Poems that are set in her rural New Brunswick birthplace feature prominently in her collections. “Where I Come From” evokes the Chipman area with its
acres of pine woods;
blueberry patches in the burned-out bush;
wooden farmhouses, old, in need of paint,
However, as many, including fellow Bliss Carman Society member Desmond Pacey, note, this reliance on memory is not nostalgic or sentimental. Rather, it is honest and complex. In this way, her poetry does not allow the Maritimes to conform to the essentializing conception of the region as a peaceful rural idyll. Her poems often explore universal themes of loneliness and loss, love denied instead of love gained, and mental illness, likely stemming from her own struggle with mental health. Many poems have darker, even gothic undertones and present death as the only place of refuge.
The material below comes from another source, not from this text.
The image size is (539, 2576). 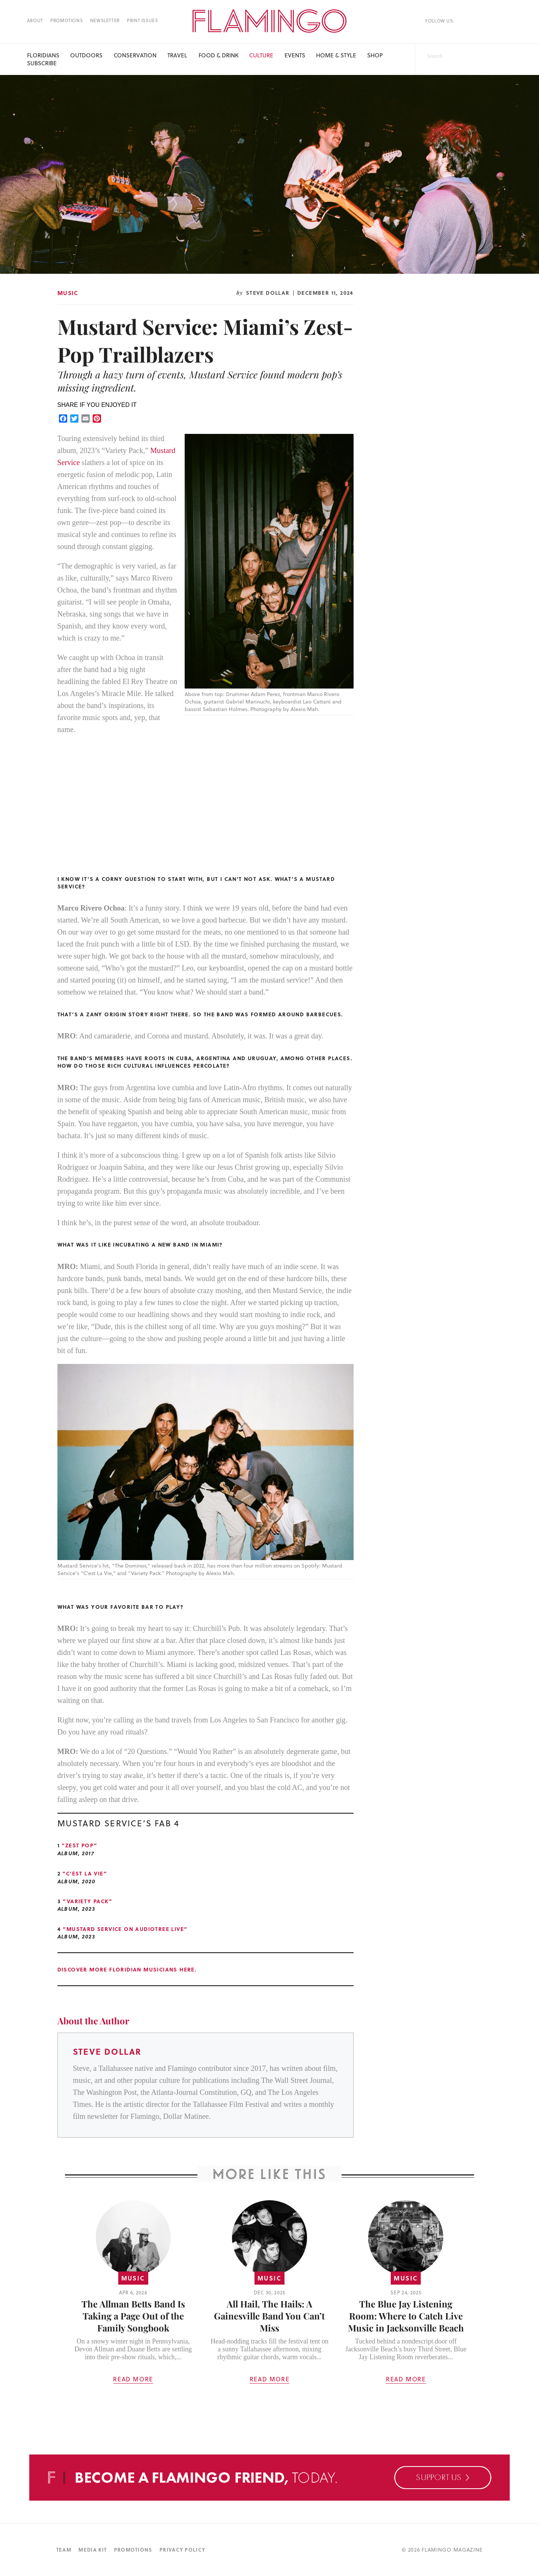 I want to click on “C’est la Vie”, so click(x=84, y=1873).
For example, the poem “Riddle me, Sweet, how you who had . . .” ascribes sensuality to a grave plot.
For though you lived your upper life
In proud virginity
The fat white grubs, your lovers, prowl
Where you luxurious lie
In your incestuous marriage bed,
Safe-kept from wind and storm,
Daughter and sister of the dust
And mother of the worm.
Indeed some of her favoured imagery includes ice, marble, dust, coldness, and stillness.
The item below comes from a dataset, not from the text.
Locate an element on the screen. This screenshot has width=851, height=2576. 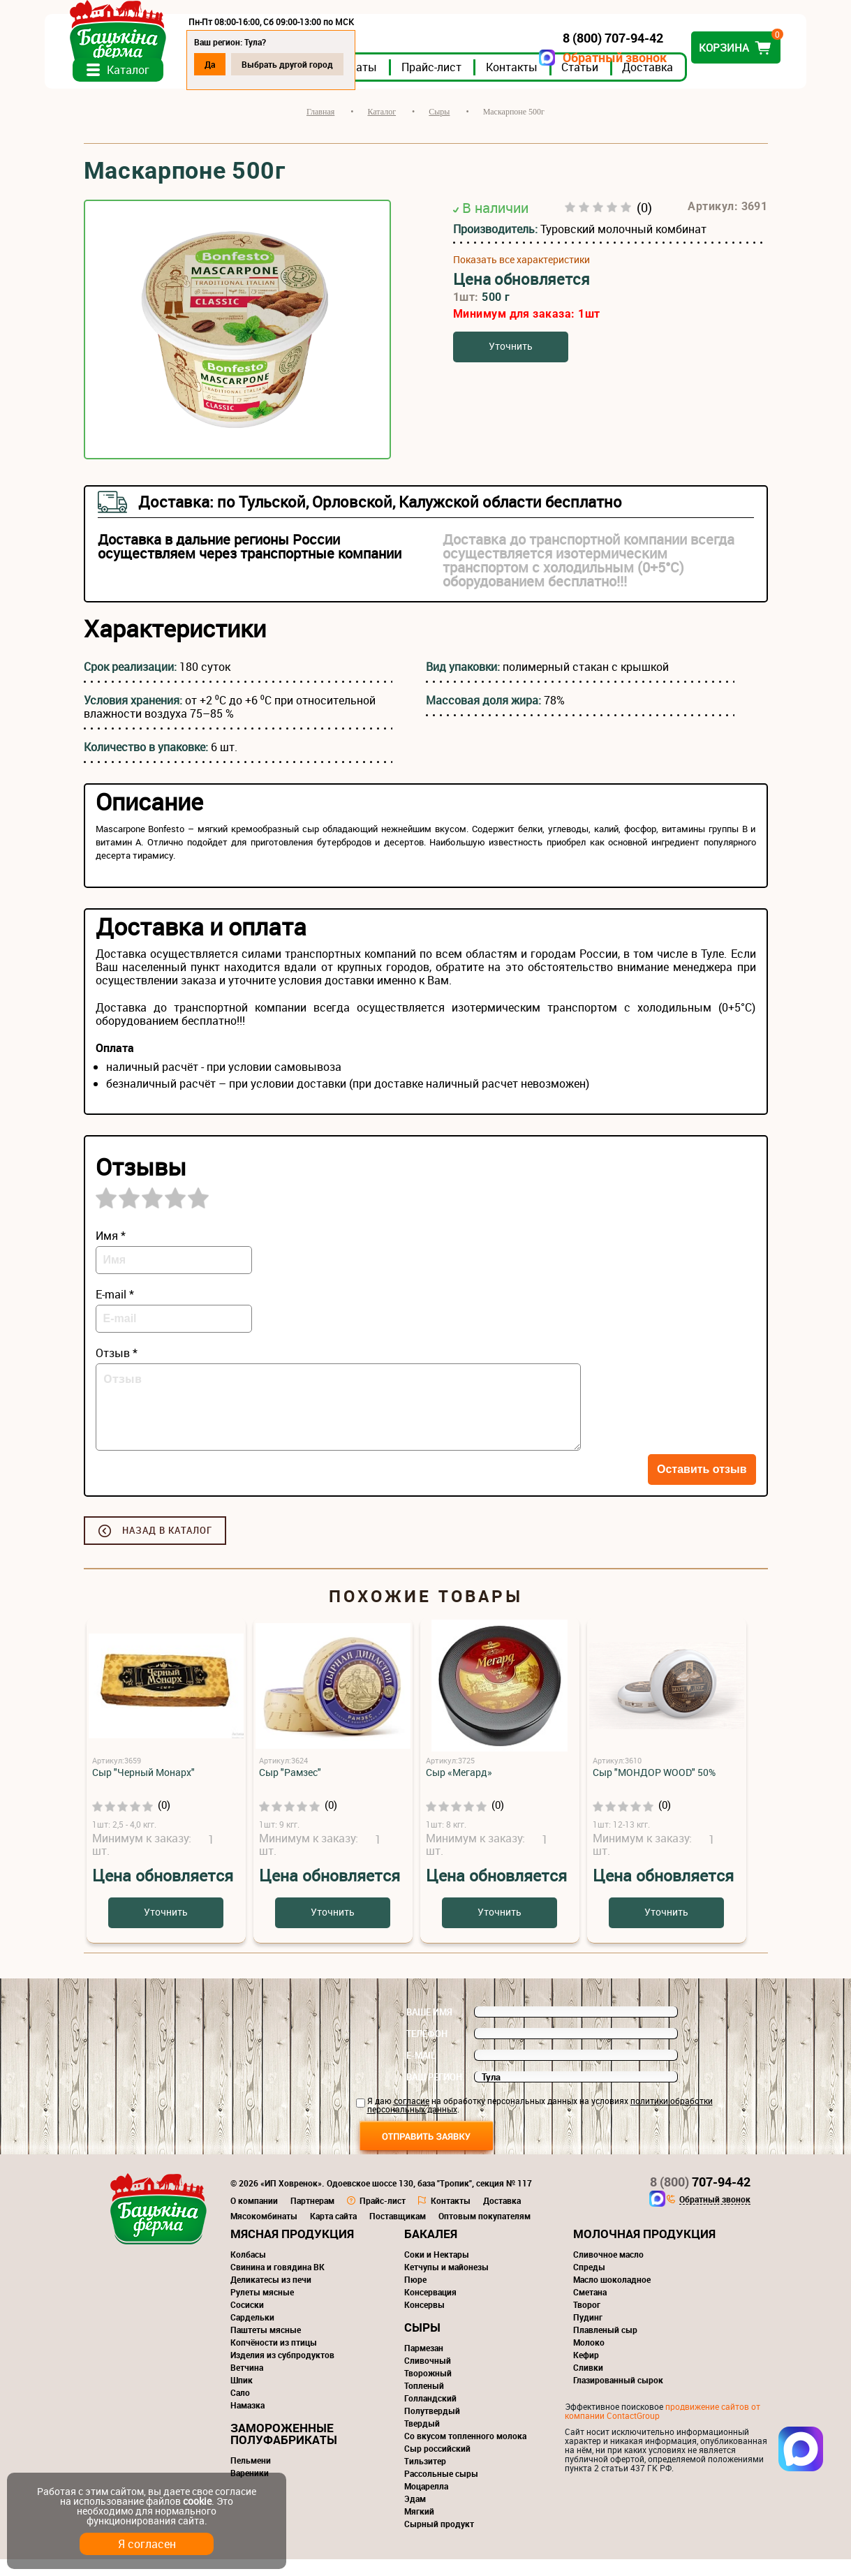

Many of Brewster’s early poems reproduced here in this spring issue evoke various tensions and contradictions, such as temporality and endurance, permanence and impermanence, stasis and movement, coldness and warmth, and the living and the dead. She presents the relationship between states of being and matter as transitory, fragile, tenuous, and inseparable. The movement between two seemingly opposite states is rendered seamlessly in striking and impressive ways, as in the poem “Do you ever feel . . .”:
The steady walls; as if the solid chair
You reach your hand to touch would be
A heap of crumbled dust,
The warming hands you trust
No longer there, no longer there, not there?
Here she links objects and humans. In writing of hands directly after the chair crumbling to dust, she sets the stage for them crumbling to dust as well. And later in the poem,
The thinning laughter breaks
In brittle, glassy flakes,
Blown out, blown out into eternity
Perhaps the most relevant of these oppositions is the past and present. Brewster and her writing exemplify Bailey’s statement about the employment of tradition found in his introduction to the first Fiddlehead: “By continuing a tradition is not meant a slavish imitation of past themes and methods, nor does it mean a complete break with the past.” Brewster’s work is a testament to the fact that literature and identity itself are a part of a continuum where the borders between past and present are not strictly demarcated or clear. One of her better-known poems, “Where I Come From,” includes the quite topical line for this time of the year, “Spring and winter / are the mind’s chief seasons: ice and the breaking of ice.” There is a solid literary tradition as firm as ice, but, like ice, it must break into new forms, new language, new meaning. In remembering Elizabeth Brewster and fellow members of the Bliss Carman Society, we are reminded that in the recasting of earlier forms, every word written today carries the weight of the past. We must remember where we come from in order to understand where it is we’ve come.